TW: There will be mention of suicide.
A while back I started to read up on Japanese literature for my World Tour of Books post series. Eventually I picked a book by Kenzaburo Oe but there was another writer I could not get off my mind: Yukio Mishima.
This beloved Japanese writer became infamous in 1970. Seeing that Japanese Traditionalism was being replaced by Western values with all its empty materialism, he attempted to incite a coup d’état along with his own private militia. But the attempt failed miserably and, dishonoured, he killed himself by seppuku.
Many believed his motives to have been genuine. But others saw in his actions a sign of psychosis. Yet others believed that Mishima had always planned for the coup to fail so that he could end his own life, this due to his disgust with the idea of getting old. Which reminds me of a quote that stood out to me in Forbidden Colours:
“What is the death of the body, after all, compared with the unbearable death of youth?”

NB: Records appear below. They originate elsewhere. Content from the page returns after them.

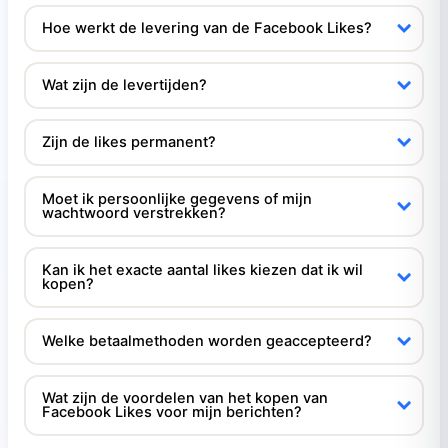
Hoe werkt de levering van de Facebook Likes?
Wat zijn de levertijden?
Zijn de likes permanent?
Moet ik persoonlijke gegevens of mijn
wachtwoord verstrekken?
Kan ik het exacte aantal likes kiezen dat ik wil
kopen?
Welke betaalmethoden worden geaccepteerd?
Wat zijn de voordelen van het kopen van
Facebook Likes voor mijn berichten?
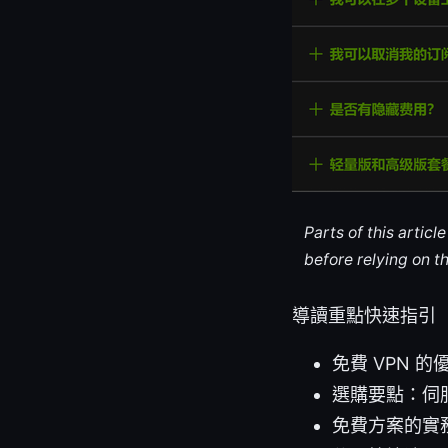
Parts of this artic
before relying on t
導讀重點快速指引
免費 VPN
選購要點：伺
免費方案的實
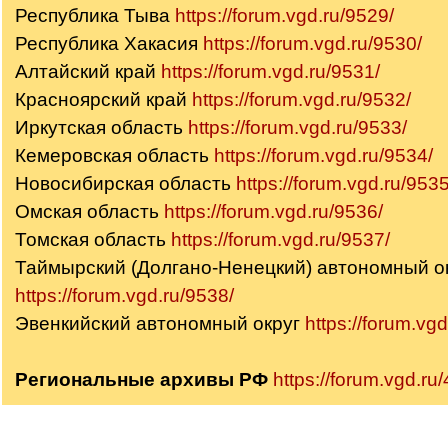
Республика Тыва
https://forum.vgd.ru/9529/
Республика Хакасия
https://forum.vgd.ru/9530/
Алтайский край
https://forum.vgd.ru/9531/
Красноярский край
https://forum.vgd.ru/9532/
Иркутская область
https://forum.vgd.ru/9533/
Кемеровская область
https://forum.vgd.ru/9534/
Новосибирская область
https://forum.vgd.ru/9535
Омская область
https://forum.vgd.ru/9536/
Томская область
https://forum.vgd.ru/9537/
Таймырский (Долгано-Ненецкий) автономный о
https://forum.vgd.ru/9538/
Эвенкийский автономный округ
https://forum.vg
Региональные архивы РФ
https://forum.vgd.ru/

But whatever his motivations were, there is so much more to Mishima than him being “that Japanese writer who killed himself like a samurai”. Three times he was nominated to the Nobel Prize in literature and during his career he would publish 25 novels and write 80 plays. He also starred in movies, became a skilled martial artist and a bodybuilder and even directed his own film.
Seeing what a fascinating man this Yukio Mishima was, I felt I had to read something of him. I picked the novel Forbidden Colours, I must confess mainly due to its gay theme.

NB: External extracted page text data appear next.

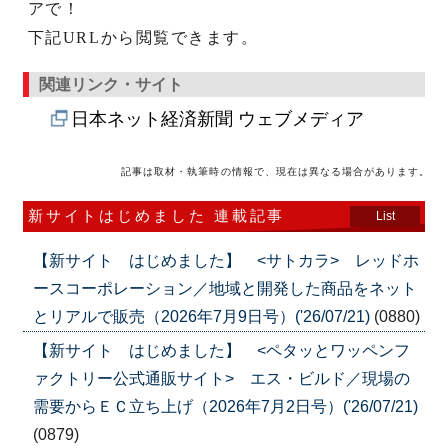
アで！
下記URLから閲覧できます。
関連リンク・サイト
日本ネット経済新聞 ウェブメディア
記事は取材・執筆時の情報で、現在は異なる場合があります。
新サイトはじめました 連載記事
List
【新サイト はじめました】 <サトカラ> レッドホ
ースコーポレーション／地域と開発した商品をネット
とリアルで販売（2026年7月9日号）('26/07/21)
(0880)
【新サイト はじめました】 <ペタッとワッペンフ
ァクトリー公式通販サイト> エス・ビルド／現場の
需要からＥＣ立ち上げ（2026年7月2日号）('26/07/21)
(0879)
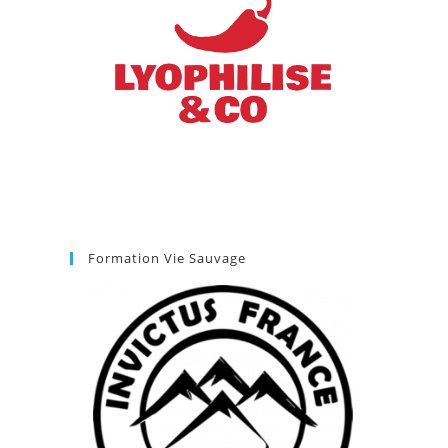
Formation Vie Sauvage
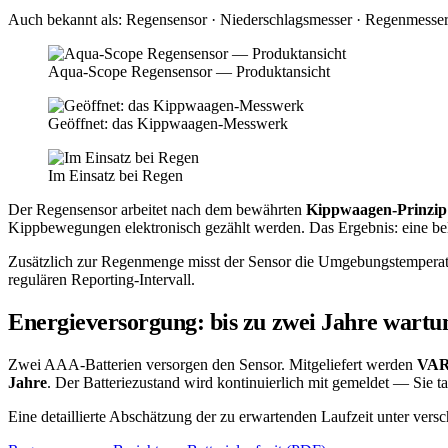
Auch bekannt als:
Regensensor · Niederschlagsmesser · Regenmesse
Aqua-Scope Regensensor — Produktansicht
Geöffnet: das Kippwaagen-Messwerk
Im Einsatz bei Regen
Der Regensensor arbeitet nach dem bewährten
Kippwaagen-Prinzip
Kippbewegungen elektronisch gezählt werden. Das Ergebnis: eine be
Zusätzlich zur Regenmenge misst der Sensor die Umgebungs­temperat
regulären Reporting-Intervall.
Energieversorgung: bis zu zwei Jahre wartu
Zwei AAA-Batterien versorgen den Sensor. Mitgeliefert werden
VAR
Jahre
. Der Batteriezustand wird kontinuierlich mit gemeldet — Sie t
Eine detaillierte Abschätzung der zu erwartenden Laufzeit unter ver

In retrospect I should have started my journey into Mishima’s literature with the semi-autobriographical Confessions of a Mask but Forbidden Colours was still an amazing read.
Telling the story of Yuichi Minami (notice the resemblance with the author’s own name) it is believe to be also somewhat autobiographical. One summer he meets an elderly writer by the name of Shunsuké who in his books praises women but in reality despises them. His hatred stems from his numerous failed relationships and in his bitterness he wishes to punish women.
In Yuichi he finds the perfect tool for this. The young man’s unusual beauty catches the opposite sex’s attention without effort and his homosexuality ensures that he will never reciprocate any woman’s feelings. Under the guidance/manipulation of Shunsuké he marries a woman, trapping her in a loveless marriage. He also charms two other women, making them fall in love with him but never loving them back.
But Yuichi will grow weary of being Shunsuké’s puppet and will realise his own power, much to the elderly writer’s dismay.
What can I say about this book? Because it is not simply a story written down, it is a work of art. Filled with meaning boiling below the surface, it grabs your mind and demands attention. It is both beautiful and sort of ugly in its descriptions. The way the author writes about the characters’ inner life is moving but also disturbing at times.
Shunsuké especially is a quite dislikable personality, with all his selfishness and bitterness. Yuichi is more sympathetic but he too grows cold with time. Melancholy is the word that springs to mind when I think about the spirit of the book. Hopelessness also. But somehow Mishima knew how to make the tragic beautiful.
Forbidden Colours is considered to be one of Yukio Mishima’s lesser works and if it is then I can’t wait to read those books of his that are seen as masterpieces. Either way, I am definitely not done with his literature.